Provided data section start

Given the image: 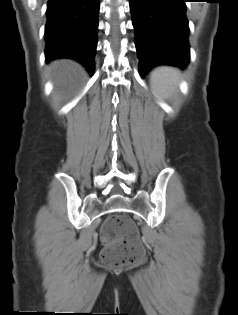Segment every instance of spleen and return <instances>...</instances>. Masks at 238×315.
I'll return each instance as SVG.
<instances>
[{"label": "spleen", "instance_id": "spleen-1", "mask_svg": "<svg viewBox=\"0 0 238 315\" xmlns=\"http://www.w3.org/2000/svg\"><path fill=\"white\" fill-rule=\"evenodd\" d=\"M181 72L170 66H160L150 74V86L153 93L161 99H169L179 90Z\"/></svg>", "mask_w": 238, "mask_h": 315}]
</instances>
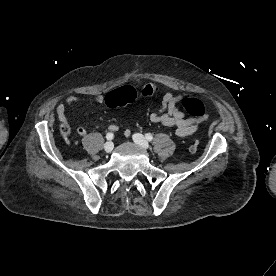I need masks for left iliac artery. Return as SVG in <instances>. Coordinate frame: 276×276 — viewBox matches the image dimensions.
<instances>
[{"mask_svg":"<svg viewBox=\"0 0 276 276\" xmlns=\"http://www.w3.org/2000/svg\"><path fill=\"white\" fill-rule=\"evenodd\" d=\"M145 137H146V139H147L148 141H152V140H153V136H152V134H150V133H147V134L145 135Z\"/></svg>","mask_w":276,"mask_h":276,"instance_id":"left-iliac-artery-1","label":"left iliac artery"}]
</instances>
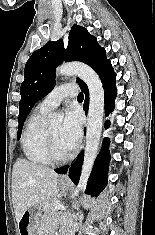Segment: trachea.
I'll return each mask as SVG.
<instances>
[{
    "label": "trachea",
    "mask_w": 155,
    "mask_h": 235,
    "mask_svg": "<svg viewBox=\"0 0 155 235\" xmlns=\"http://www.w3.org/2000/svg\"><path fill=\"white\" fill-rule=\"evenodd\" d=\"M78 100H83V94L82 93L78 94Z\"/></svg>",
    "instance_id": "obj_1"
}]
</instances>
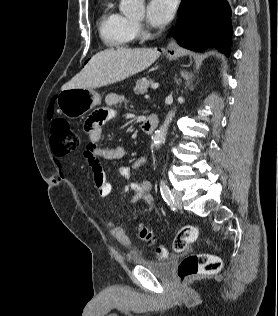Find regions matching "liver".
I'll return each mask as SVG.
<instances>
[{
    "instance_id": "1",
    "label": "liver",
    "mask_w": 278,
    "mask_h": 316,
    "mask_svg": "<svg viewBox=\"0 0 278 316\" xmlns=\"http://www.w3.org/2000/svg\"><path fill=\"white\" fill-rule=\"evenodd\" d=\"M160 56L157 48L107 49L96 53L62 90L94 89L126 79L148 68Z\"/></svg>"
}]
</instances>
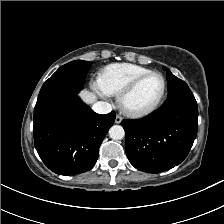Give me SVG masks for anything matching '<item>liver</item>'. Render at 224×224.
Segmentation results:
<instances>
[{
    "label": "liver",
    "mask_w": 224,
    "mask_h": 224,
    "mask_svg": "<svg viewBox=\"0 0 224 224\" xmlns=\"http://www.w3.org/2000/svg\"><path fill=\"white\" fill-rule=\"evenodd\" d=\"M79 95L81 99L89 105L95 103V101L97 100V96L93 92L82 91Z\"/></svg>",
    "instance_id": "liver-1"
}]
</instances>
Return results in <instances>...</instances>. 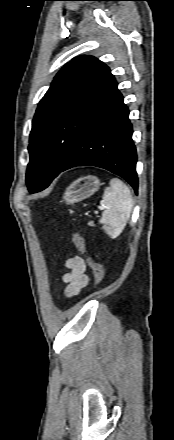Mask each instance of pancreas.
Masks as SVG:
<instances>
[{
  "label": "pancreas",
  "instance_id": "pancreas-1",
  "mask_svg": "<svg viewBox=\"0 0 174 440\" xmlns=\"http://www.w3.org/2000/svg\"><path fill=\"white\" fill-rule=\"evenodd\" d=\"M88 225H89V226H93V223H92V222H89Z\"/></svg>",
  "mask_w": 174,
  "mask_h": 440
}]
</instances>
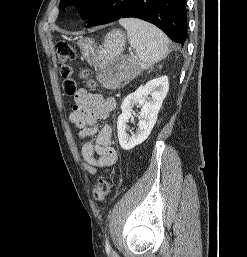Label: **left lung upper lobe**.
<instances>
[{
    "mask_svg": "<svg viewBox=\"0 0 247 257\" xmlns=\"http://www.w3.org/2000/svg\"><path fill=\"white\" fill-rule=\"evenodd\" d=\"M103 0H61L59 8L65 12V7L77 4L81 7L82 19H88Z\"/></svg>",
    "mask_w": 247,
    "mask_h": 257,
    "instance_id": "left-lung-upper-lobe-1",
    "label": "left lung upper lobe"
}]
</instances>
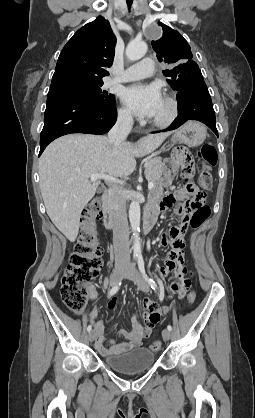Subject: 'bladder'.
Wrapping results in <instances>:
<instances>
[{
    "instance_id": "obj_1",
    "label": "bladder",
    "mask_w": 255,
    "mask_h": 418,
    "mask_svg": "<svg viewBox=\"0 0 255 418\" xmlns=\"http://www.w3.org/2000/svg\"><path fill=\"white\" fill-rule=\"evenodd\" d=\"M105 364L121 373H136L150 368L155 362V353L149 348L139 347L128 352L104 358Z\"/></svg>"
}]
</instances>
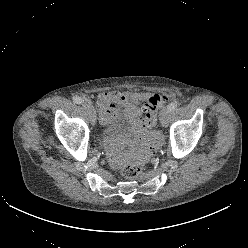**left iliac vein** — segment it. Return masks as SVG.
I'll use <instances>...</instances> for the list:
<instances>
[{
    "label": "left iliac vein",
    "mask_w": 248,
    "mask_h": 248,
    "mask_svg": "<svg viewBox=\"0 0 248 248\" xmlns=\"http://www.w3.org/2000/svg\"><path fill=\"white\" fill-rule=\"evenodd\" d=\"M170 109L169 107H164L160 112V122L163 127H167L169 120Z\"/></svg>",
    "instance_id": "1"
}]
</instances>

Provided data section end

:: What is needed ::
Pictures excluded, write out exactly and only the lines of the material from the one containing "Subject: 'bladder'." up to and including the last line.

:: Written answer ::
Subject: 'bladder'.
Wrapping results in <instances>:
<instances>
[{
    "instance_id": "obj_1",
    "label": "bladder",
    "mask_w": 255,
    "mask_h": 418,
    "mask_svg": "<svg viewBox=\"0 0 255 418\" xmlns=\"http://www.w3.org/2000/svg\"><path fill=\"white\" fill-rule=\"evenodd\" d=\"M105 364L121 373H136L150 368L155 362V353L149 348L139 347L128 352L104 358Z\"/></svg>"
}]
</instances>
**left iliac vein** — segment it. Return masks as SVG.
I'll use <instances>...</instances> for the list:
<instances>
[{
    "label": "left iliac vein",
    "mask_w": 248,
    "mask_h": 248,
    "mask_svg": "<svg viewBox=\"0 0 248 248\" xmlns=\"http://www.w3.org/2000/svg\"><path fill=\"white\" fill-rule=\"evenodd\" d=\"M170 109L169 107H164L160 112V122L163 127H167L169 120Z\"/></svg>",
    "instance_id": "1"
}]
</instances>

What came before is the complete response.